Hundreds of people converge on Cedar Hill in Central Park for a day of winter fun. The cascade of color provides a stark contrast to the recently fallen snow. (Photos: Geoffrey Croft/NYC Park Advocates) Click on images to enlarge
By Geoffrey Croft
The storm spared NYC depositing just a fraction the anticipated snowfall. Blizzard warnings originally called for up to 3 feet but less than eight inches fell in Central Park by Tuesday.
Parts of Long Island, Connecticut, Rhode Island and Massachusetts faired much worse.
New Yorkers arriving at their neighborhood parks this morning were greeted by an unfamiliar scene - their parks were closed!
Locked. Ruppert Park - E. 90th Street & 2nd Avenue - Manhattan.
Many playgrounds were padlocked and laminated park signs posted by the Parks Department said that they were closed due to storm conditions.
Yesterday the city took the unusual step of officially closing all the parks and playgrounds in to order to minimize the risk of being struck by a falling tree or tree limb or slipping on ice.
Today many park goers ignored the signs and took advantage of the winter wonderland.
By early afternoon the sun was out and hundreds of thousands of people had flocked to their local parks. Many went sledding, while others strapped on cross country skis.
The Parks Department officially reopened parks at 11:00am this morning although the signs were still hanging throughout the park system.
The agency posted an updated message on their Storm Site.

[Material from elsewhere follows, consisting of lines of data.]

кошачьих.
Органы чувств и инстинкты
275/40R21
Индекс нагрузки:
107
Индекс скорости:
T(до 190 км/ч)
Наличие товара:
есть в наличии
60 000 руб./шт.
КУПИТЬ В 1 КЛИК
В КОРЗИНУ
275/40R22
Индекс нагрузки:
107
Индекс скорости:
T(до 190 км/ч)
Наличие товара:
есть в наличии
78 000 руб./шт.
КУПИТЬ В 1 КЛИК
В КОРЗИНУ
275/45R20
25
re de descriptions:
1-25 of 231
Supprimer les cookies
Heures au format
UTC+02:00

"We continue to urge caution in parks under wintry conditions: parks paths can be slippery, snow cover can cover frozen lakes and bodies of water, and branches may have fallen. We urge people to stay out of parks and proceed with caution on tree-lined sidewalks in the event of falling trees or branches. To report downed trees or branches, please call 311. In case of emergency, please call 911."
Many parks workers said they were forced to stay overnight at work, sleeping in vehicles and lockers rooms.

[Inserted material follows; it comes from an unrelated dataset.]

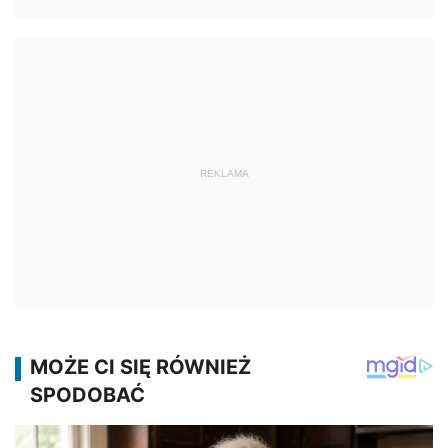
REKLAMA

Most people found park closed signs when they arrived at their local parks today.
Not All Fun and Games. Park Enforcement Patrol (PEP) officers check the Harlem Meer in Central Park to make no one has ventured onto the ice or in need of assistance. PEP officers throughout the five boroughs regularly check the park system's many water bodies to make sure they are secure.
PEP officers at the Meer.
A Central Park Conservancy pick-up truck with plow.
A Conservancy worker clears stairs.
Sledding in Carl Schurz Park between 90/91st Street and East End Avenue with Gracie Mansion (1799) in the background. Park patrons generally ignored the posted closing signs.
Workers began clearing the paths around Gracie Mansion at 5:30am.
A Parks Department gardener spreads salt in Carl Schurz Park on the paths around Gracie Mansion. Some parks workers spent the night on Randalls' Island.